EXERCISE: In this exercise, write out the data word for word and leave every image out.

....

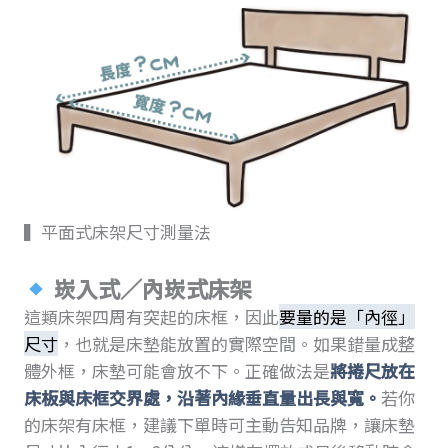
▍平面式床架尺寸測量法
崁入式／內崁式床架
這類床架四周有突起的床框，因此
要量的是「內徑」
尺寸
，也就是床墊能放置的實際空間。如果錯量成整
體外框，床墊可能會放不下。正確做法是
將捲尺放在
床板與床框交界處，沿著內緣垂直量出長與寬。
若你
的床架有床框，建議下單時可主動告知品牌，讓床墊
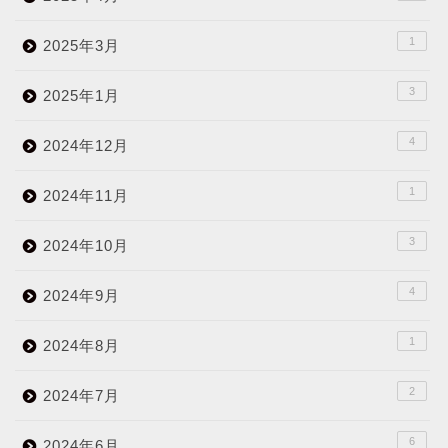
1
2025年3月
3
2025年1月
4
2024年12月
1
2024年11月
3
2024年10月
4
2024年9月
1
2024年8月
2
2024年7月
6
2024年6月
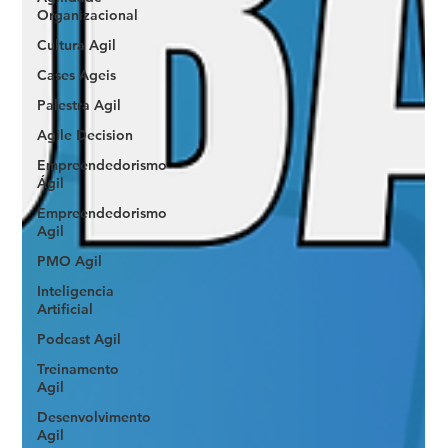
Organizacional
Cultura Agil
Cases Ageis
Palestra Agil
Agile Decision
Empreendedorismo
Ágil
Empreendedorismo
Agil
PMO Agil
Inteligencia
Artificial
Podcast Agil
Treinamento
Agil
Desenvolvimento
Agil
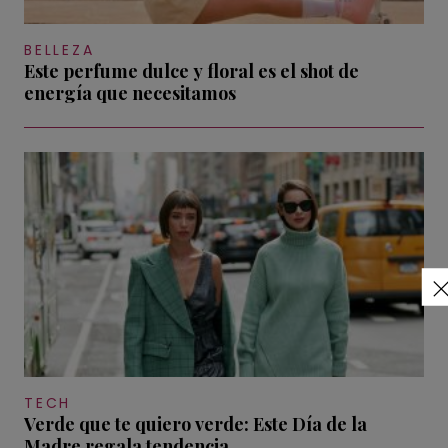
BELLEZA
Este perfume dulce y floral es el shot de
energía que necesitamos
TECH
Verde que te quiero verde: Este Día de la
Madre regala tendencia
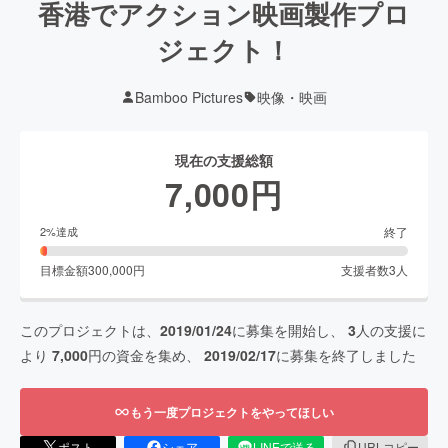
香港でアクション映画製作プロ
ジェクト！
Bamboo Pictures
映像・映画
現在の支援総額
7,000
円
終了
2
%達成
目標金額
300,000
円
支援者数
3
人
このプロジェクトは、
2019/01/24
に募集を開始し、
3
人の支援に
より
7,000
円の資金を集め、
2019/02/17
に募集を終了しました
もう一度プロジェクトをやってほしい
ポスト
シェア
LINEで送る
URLコピー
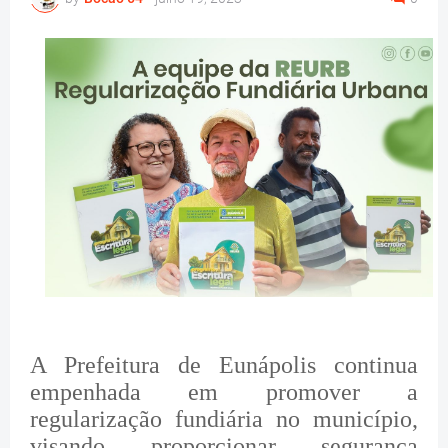
A Prefeitura de Eunápolis continua
empenhada em promover a
regularização fundiária no município,
visando proporcionar segurança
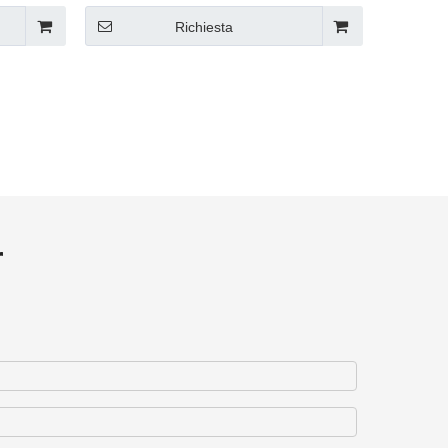
8070B
Richiesta
r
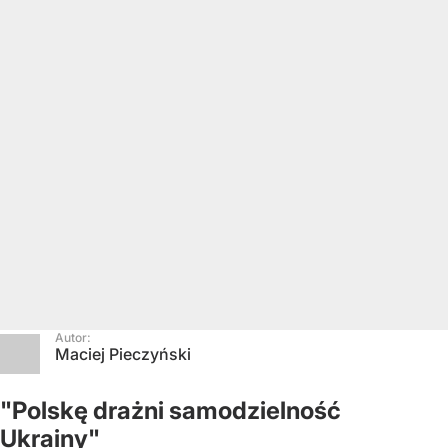
Autor:
Maciej Pieczyński
"Polskę drażni samodzielność
Ukrainy"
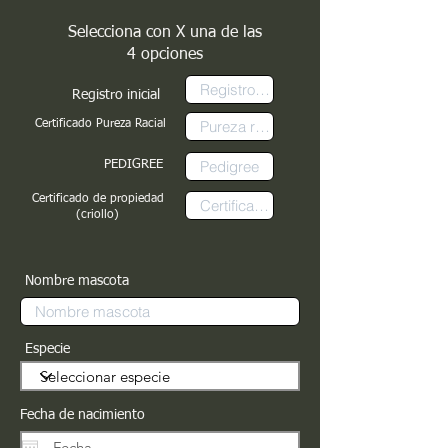
Selecciona con X una de las
4 opciones
Registro inicial
Certificado Pureza Racial
PEDIGREE
Certificado de propiedad
(criollo)
Nombre mascota
Especie
Fecha de nacimiento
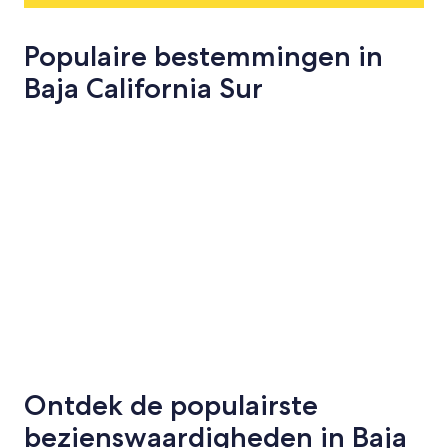
Populaire bestemmingen in
Baja California Sur
Los Cabos
San José de
Los Cabos
San José
Ontdek de populairste
bezienswaardigheden in Baja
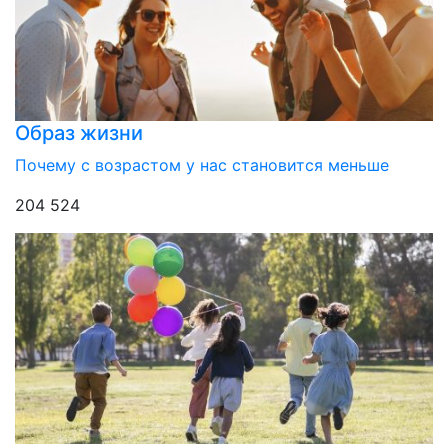
Образ жизни
Почему с возрастом у нас становится меньше
204 524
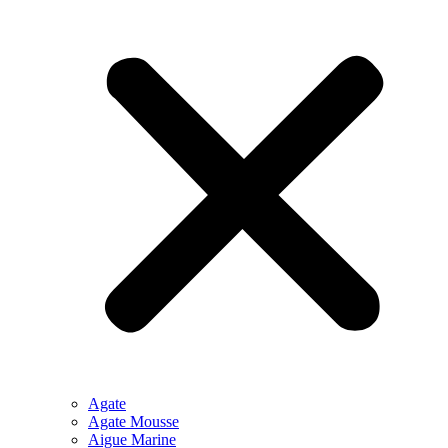
Agate
Agate Mousse
Aigue Marine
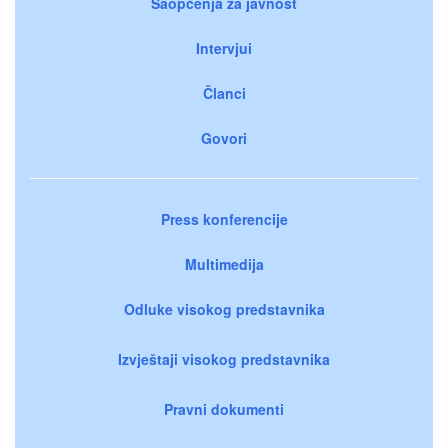
Saopćenja za javnost
Intervjui
Članci
Govori
Press konferencije
Multimedija
Odluke visokog predstavnika
Izvještaji visokog predstavnika
Pravni dokumenti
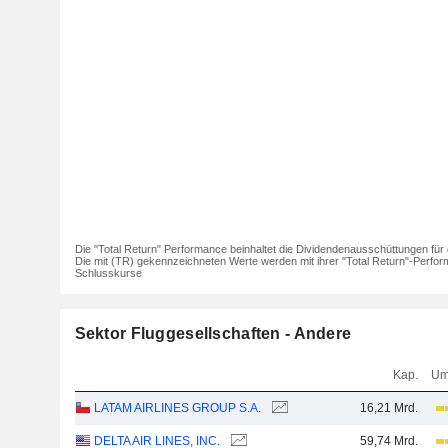
Die "Total Return" Performance beinhaltet die Dividendenausschüttungen für 
Die mit (TR) gekennzeichneten Werte werden mit ihrer "Total Return"-Perfor
Schlusskurse
Sektor Fluggesellschaften - Andere
Kap.
Um
LATAM AIRLINES GROUP S.A.
16,21 Mrd.
DELTA AIR LINES, INC.
59,74 Mrd.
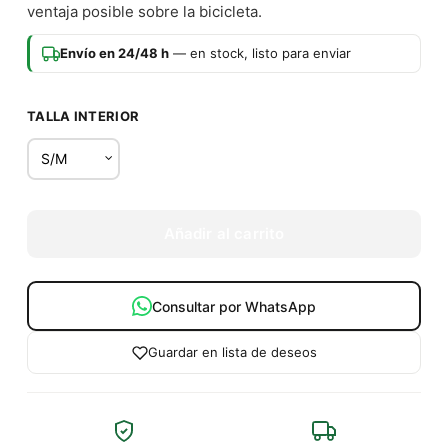
ventaja posible sobre la bicicleta.
Envío en 24/48 h
— en stock, listo para enviar
TALLA INTERIOR
Añadir al carrito
Consultar por WhatsApp
Guardar en lista de deseos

....

YOUR RESPONSE:
▍平面式床架尺寸測量法
崁入式／內崁式床架
這類床架四周有突起的床框，因此
要量的是「內徑」
尺寸
，也就是床墊能放置的實際空間。如果錯量成整
體外框，床墊可能會放不下。正確做法是
將捲尺放在
床板與床框交界處，沿著內緣垂直量出長與寬。
若你
的床架有床框，建議下單時可主動告知品牌，讓床墊
1
2025年3月
3
2025年1月
4
2024年12月
1
2024年11月
3
2024年10月
4
2024年9月
1
2024年8月
2
2024年7月
6
2024年6月
Organizacional
Cultura Agil
Cases Ageis
Palestra Agil
Agile Decision
Empreendedorismo
Ágil
Empreendedorismo
Agil
PMO Agil
Inteligencia
Artificial
Podcast Agil
Treinamento
Agil
Desenvolvimento
Agil
BELLEZA
Este perfume dulce y floral es el shot de
energía que necesitamos
TECH
Verde que te quiero verde: Este Día de la
Madre regala tendencia
香港でアクション映画製作プロ
ジェクト！
Bamboo Pictures
映像・映画
現在の支援総額
7,000
円
終了
2
%達成
目標金額
300,000
円
支援者数
3
人
このプロジェクトは、
2019/01/24
に募集を開始し、
3
人の支援に
より
7,000
円の資金を集め、
2019/02/17
に募集を終了しました
もう一度プロジェクトをやってほしい
ポスト
シェア
LINEで送る
URLコピー
A Prefeitura de Eunápolis continua
empenhada em promover a
regularização fundiária no município,
visando proporcionar segurança
8070B
Richiesta
r
Autor:
Maciej Pieczyński
"Polskę drażni samodzielność
Ukrainy"
Selecciona con X una de las
4 opciones
Registro inicial
Certificado Pureza Racial
PEDIGREE
Certificado de propiedad
(criollo)
Nombre mascota
Especie
Fecha de nacimiento
Populaire bestemmingen in
Baja California Sur
Los Cabos
San José de
Los Cabos
San José
Ontdek de populairste
bezienswaardigheden in Baja
Образ жизни
Почему с возрастом у нас становится меньше
204 524
Agate
Agate Mousse
Aigue Marine
Saopćenja za javnost
Intervjui
Članci
Govori
Press konferencije
Multimedija
Odluke visokog predstavnika
Izvještaji visokog predstavnika
Pravni dokumenti
Die "Total Return" Performance beinhaltet die Dividendenausschüttungen für 
Die mit (TR) gekennzeichneten Werte werden mit ihrer "Total Return"-Perfor
Schlusskurse
Sektor Fluggesellschaften - Andere
Kap.
Um
LATAM AIRLINES GROUP S.A.
16,21 Mrd.
DELTA AIR LINES, INC.
59,74 Mrd.
ventaja posible sobre la bicicleta.
Envío en 24/48 h
— en stock, listo para enviar
TALLA INTERIOR
Añadir al carrito
Consultar por WhatsApp
Guardar en lista de deseos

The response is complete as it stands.